Try It! Satisfaction Surveys
The CEO of a large computer company claims that 80 percent of his customers are “very satisfied” with the customer service they receive. To test this claim, the researcher surveyed 100 customers and 75 of them stated they were “very satisfied.” Based on these findings, can we reject the CEO’s hypothesis that 80% of the customers are very satisfied?
Step 1: Set up the hypotheses and check conditions.
The response is categorical so the hypotheses will be based on the population proportion. The claim, or the null, will be that the proportion is 0.8 and the alternative is that it is different than 0.8. In symbols, we have:
\[H_0\colon p=0.8 \text{ vs. } H_a\colon p \ne 0.8\] The conditions, \(np_0=100(0.8)\) and \(n(1-p_0)=100(1-0.8)\) are both greater than five.
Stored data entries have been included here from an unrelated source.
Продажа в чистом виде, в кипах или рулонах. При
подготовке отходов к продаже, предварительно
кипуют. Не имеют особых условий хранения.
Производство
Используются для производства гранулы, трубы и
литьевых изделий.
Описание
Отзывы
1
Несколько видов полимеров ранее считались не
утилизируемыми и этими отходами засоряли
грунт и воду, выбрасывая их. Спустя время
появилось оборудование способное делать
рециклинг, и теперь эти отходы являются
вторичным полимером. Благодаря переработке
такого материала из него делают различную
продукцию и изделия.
Therefore, we can continue with the one-proportion Z-test.
Step 2: Decide on the significance level, \(\alpha\).
The level of significance is not stated in the problem. If it is not stated, we typically assume it to be 5%.
Step 3: Calculate the test statistic:
The test statistic is: \[\begin{align} \text{z}^*&=\dfrac{\hat{p}-p_0}{\sqrt{\frac{p_0(1-p_0)}{n}}}\\&=\dfrac{\frac{75}{100}-0.8}{\sqrt{\frac{0.8(1-0.8)}{100}}}\\&=-1.25 \end{align}\]
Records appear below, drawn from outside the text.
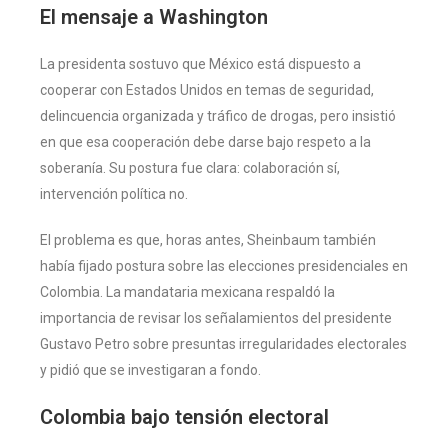
El mensaje a Washington
La presidenta sostuvo que México está dispuesto a
cooperar con Estados Unidos en temas de seguridad,
delincuencia organizada y tráfico de drogas, pero insistió
en que esa cooperación debe darse bajo respeto a la
soberanía. Su postura fue clara: colaboración sí,
intervención política no.
El problema es que, horas antes, Sheinbaum también
había fijado postura sobre las elecciones presidenciales en
Colombia. La mandataria mexicana respaldó la
importancia de revisar los señalamientos del presidente
Gustavo Petro sobre presuntas irregularidades electorales
y pidió que se investigaran a fondo.
Colombia bajo tensión electoral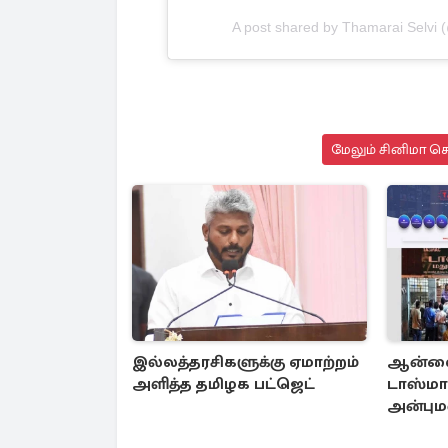
A post shared by Thamarai Selvi (
மேலும் சினிமா செ
இல்லத்தரசிகளுக்கு ஏமாற்றம்
ஆன்லை
அளித்த தமிழக பட்ஜெட்
டாஸ்மாக
அன்புமண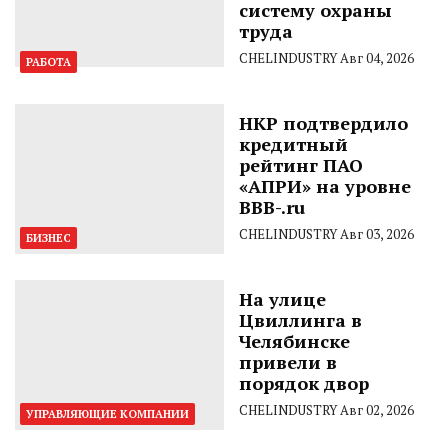
систему охраны
труда
CHELINDUSTRY
Авг 04, 2026
РАБОТА
НКР подтвердило
кредитный
рейтинг ПАО
«АПРИ» на уровне
BBB-.ru
CHELINDUSTRY
Авг 03, 2026
БИЗНЕС
На улице
Цвиллинга в
Челябинске
привели в
порядок двор
CHELINDUSTRY
Авг 02, 2026
УПРАВЛЯЮЩИЕ КОМПАНИИ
Step 4: Compute the appropriate p-value based on our alternative hypothesis.(p-value approach)
For this example, we will use the p-value approach. You may want to find the critical value and rejection region for extra practice. \[\begin{align} \text{p-value}&=2P(Z>|z^*|)\\&=2P(Z>1.25)\\&=2(0.1056)\\&=0.2112 \end{align}\]
Step 5: Make a decision about the null hypothesis.
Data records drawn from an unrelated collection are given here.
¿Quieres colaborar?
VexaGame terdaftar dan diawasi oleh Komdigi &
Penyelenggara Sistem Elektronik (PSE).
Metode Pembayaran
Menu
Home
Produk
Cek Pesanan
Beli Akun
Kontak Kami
Since our p-value is greater than our significance level, we fail to reject the null hypothesis.
Step 6: State an overall conclusion.
At a significance level of 5%, there is not enough evidence in the data to suggest the population proportion of customers who are “very satisfied” is not equal to 80%.
Try It! Hotel Survey
There is a claim that about 10% of all men traveling on business bring a friend or a spouse. According to a survey by Rest Easy Hotel, 5% of the 40 men who are traveling for business purposes brought a friend or spouse. Can Rest Easy Hotel dispute this claim and conclude that it is not 10%?
Step 1: Set up the hypotheses and check conditions.
The response variable is categorical (bring spouse or not). Our hypotheses will be based on the population proportion.
\[H_0\colon p=0.10 \text{ vs. } H_a\colon p \ne 0.10\]
Before we proceed, we need to check our conditions. We need \(np_0>5\) and \(n(1-p_0)>5\) and in this case we have \(40(0.10)=4\) and \(40(0.9)=36\).
Since our conditions are not satisfied, we should not proceed with the Z-test for one proportion. It would be best to continue with exact methods. We leave out how to do this.
6.2.5 Part B Summary
The concepts, logic, and terminology of hypothesis testing can take some time to master. It is worth it! Hypothesis testing is a very powerful statistical tool.
In this lesson, we covered how to set up the null and alternative hypotheses and how we can conclude whether to reject the null hypothesis or fail to reject the null. We also discussed the types of errors we can make and their respective probabilities.
We discussed how to apply our knowledge of sampling distributions to develop a test for a population parameter. We show how to complete the six steps for hypothesis testing for the population mean and the population proportion.
Next, we will move on to situations where we compare more than one population parameter.